República Dominicana posee el porcentaje más alto de falsificación de medicamentos entre los países de América Latina, estimándose en un 26% el promedio en la región.
El dato lo confirmó ayer el subdirector de Promese, doctor Miguel Ureña, al participar en el almuerzo del Grupo de Comunicaciones Corripio.
El doctor Ureña dijo que determinar cuándo un medicamento es falso es un protocolo difícil, debido a que hay laboratorios que emplean tecnologías de punta y alto nivel de calidad en algunos.
Explicó que el problema es tan complejo que aún en Estados Unidos se estima que hay un 12% de medicamentos falsos en las farmacias y boticas.
Sobre el porcentaje que circula en República Dominicana no se aventuró a ponerle número, pero aseguró que es el más alto de América Latina.
Ureña dijo que no existe mucha data en el país en torno a los medicamentos falsos y sus concentraciones, pero que por un asunto de poca inversión de los comerciantes que incurren en esa práctica, se sabe que se le coloca una menor concentración.
Señaló que el caso de las enfermedades infecciosas, los medicamentos falsos generan una gran resistencia y eso pone en riesgo la salud y la vida del paciente.
El funcionario de Promese se refirió al negocio de medicamentos falsos que desde hace años se denuncia en Moca, Salcedo, Herrera y Villa Consuelo, en Santo Domingo.
Protocolo calidad
La directora de Promese, doctora Elena Fernández, dijo que para esa entidad no es suficiente mejorar el acceso de la población a los medicamentos, sino también velar por su calidad.
Mediante ese mecanismo de vigilancia de la calidad, los industriales entregan muestras para la licitación, y estas se evalúan para determinar que tienen los principios activos requeridos, afirmó Ureña.
Explicó que tras hacerse esa verificación se pasa a un segundo nivel en el que se comparan los precios.
Pero lo que se comienza a entregar después, una vez se hacen las compras, también es vigilado, dijo.
Los empresarios entregan los medicamentos en un almacén de cuarentena, donde se aplica un protocolo de vigilancia de la calidad, que no es un invento dominicano, sino una adaptación de las recomendaciones de la farmacopea de los Estados Unidos, pero para países en desarrollo, explicó.
Ureña destacó que esa vigilancia no es un control estricto de calidad, porque no se comienza con la materia prima, sino con el producto terminado.

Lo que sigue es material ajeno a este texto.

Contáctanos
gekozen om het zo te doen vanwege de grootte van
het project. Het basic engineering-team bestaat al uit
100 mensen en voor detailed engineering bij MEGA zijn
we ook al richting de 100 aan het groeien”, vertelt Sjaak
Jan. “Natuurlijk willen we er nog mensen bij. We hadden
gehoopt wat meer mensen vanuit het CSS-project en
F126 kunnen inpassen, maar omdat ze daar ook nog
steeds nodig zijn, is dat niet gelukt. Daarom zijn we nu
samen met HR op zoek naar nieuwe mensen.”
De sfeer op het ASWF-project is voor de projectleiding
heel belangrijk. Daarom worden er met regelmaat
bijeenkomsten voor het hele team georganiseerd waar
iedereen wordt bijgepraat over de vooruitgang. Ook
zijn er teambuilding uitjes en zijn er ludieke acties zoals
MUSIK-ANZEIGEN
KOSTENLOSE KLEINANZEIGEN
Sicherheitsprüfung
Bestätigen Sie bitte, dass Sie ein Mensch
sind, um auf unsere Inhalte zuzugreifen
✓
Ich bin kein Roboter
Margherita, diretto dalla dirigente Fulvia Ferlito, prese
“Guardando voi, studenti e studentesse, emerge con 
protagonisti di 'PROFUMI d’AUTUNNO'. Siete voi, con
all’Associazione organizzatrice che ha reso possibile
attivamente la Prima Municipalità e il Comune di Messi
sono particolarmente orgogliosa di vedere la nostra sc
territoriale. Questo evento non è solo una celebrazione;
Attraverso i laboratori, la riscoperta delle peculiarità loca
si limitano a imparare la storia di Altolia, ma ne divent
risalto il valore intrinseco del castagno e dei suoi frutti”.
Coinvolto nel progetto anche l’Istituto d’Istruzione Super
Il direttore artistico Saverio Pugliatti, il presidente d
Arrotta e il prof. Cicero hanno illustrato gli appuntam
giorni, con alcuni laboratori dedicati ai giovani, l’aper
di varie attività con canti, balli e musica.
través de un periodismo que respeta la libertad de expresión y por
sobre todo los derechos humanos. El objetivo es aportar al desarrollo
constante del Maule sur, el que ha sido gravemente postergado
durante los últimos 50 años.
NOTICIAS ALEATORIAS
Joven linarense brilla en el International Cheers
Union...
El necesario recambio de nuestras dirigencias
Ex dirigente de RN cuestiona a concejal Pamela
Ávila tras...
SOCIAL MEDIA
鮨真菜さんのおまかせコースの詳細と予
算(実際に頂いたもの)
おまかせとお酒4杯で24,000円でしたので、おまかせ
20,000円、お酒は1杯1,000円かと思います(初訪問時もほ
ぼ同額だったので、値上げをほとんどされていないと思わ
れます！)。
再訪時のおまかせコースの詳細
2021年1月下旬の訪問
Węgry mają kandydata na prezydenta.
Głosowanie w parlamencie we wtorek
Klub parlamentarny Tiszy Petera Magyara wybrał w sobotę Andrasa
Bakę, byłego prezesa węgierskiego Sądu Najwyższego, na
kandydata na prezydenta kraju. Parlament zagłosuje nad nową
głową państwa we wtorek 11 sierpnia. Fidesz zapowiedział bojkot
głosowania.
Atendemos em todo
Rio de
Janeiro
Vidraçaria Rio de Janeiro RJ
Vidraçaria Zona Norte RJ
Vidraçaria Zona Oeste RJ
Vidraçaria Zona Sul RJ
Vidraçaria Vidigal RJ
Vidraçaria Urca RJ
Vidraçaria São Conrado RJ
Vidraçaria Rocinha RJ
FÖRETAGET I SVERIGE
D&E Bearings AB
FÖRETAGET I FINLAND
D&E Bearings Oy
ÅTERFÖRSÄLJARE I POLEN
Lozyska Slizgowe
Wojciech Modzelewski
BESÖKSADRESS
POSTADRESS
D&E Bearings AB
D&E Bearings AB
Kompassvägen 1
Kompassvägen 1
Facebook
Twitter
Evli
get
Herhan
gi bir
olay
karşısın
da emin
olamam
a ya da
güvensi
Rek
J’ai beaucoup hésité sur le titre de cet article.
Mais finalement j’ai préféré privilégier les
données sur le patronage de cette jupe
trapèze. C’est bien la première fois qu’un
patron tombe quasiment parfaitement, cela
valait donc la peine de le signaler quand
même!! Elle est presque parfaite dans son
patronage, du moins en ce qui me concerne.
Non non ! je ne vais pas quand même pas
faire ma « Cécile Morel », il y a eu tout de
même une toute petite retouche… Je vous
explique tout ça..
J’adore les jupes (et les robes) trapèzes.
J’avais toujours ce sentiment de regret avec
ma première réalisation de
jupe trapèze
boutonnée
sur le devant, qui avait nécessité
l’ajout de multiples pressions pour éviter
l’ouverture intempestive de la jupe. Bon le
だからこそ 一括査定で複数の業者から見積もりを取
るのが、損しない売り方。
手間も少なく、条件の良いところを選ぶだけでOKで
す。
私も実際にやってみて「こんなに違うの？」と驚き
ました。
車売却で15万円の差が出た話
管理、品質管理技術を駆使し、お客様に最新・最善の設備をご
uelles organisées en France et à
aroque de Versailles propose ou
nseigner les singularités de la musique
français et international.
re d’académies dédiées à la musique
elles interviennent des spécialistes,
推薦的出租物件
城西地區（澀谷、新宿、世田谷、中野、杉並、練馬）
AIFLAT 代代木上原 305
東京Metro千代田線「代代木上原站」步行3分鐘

Sin embargo, resaltó que a los medicamentos se les hacen dos tipos de evaluaciones: primero una que incluye el peso, la dureza -en el caso de las pastillas-, y el color, y en segundo lugar los principios activos y si no tiene ningún elemento que afecte a los usuarios.
Política farmacéutica
El director ejecutivo de la Comisión Presidencial de Política Farmacéutica, doctor Gustavo Rojas Lara, informó que el país cuenta con un perfil farmacéutico que favorecerá a los usuarios de medicamentos.
El doctor Rojas Lara aseguró que este perfil es de importancia trascendental para República Dominicana, que está ubicada entre los países del continente con mayor cantidad de medicamentos falsificados.
Rojas Lara, la doctora Elena Fernández y el doctor Miguel Ureña fueron los invitados especiales del almuerzo semanal del Grupo de Comunicaciones Corripio.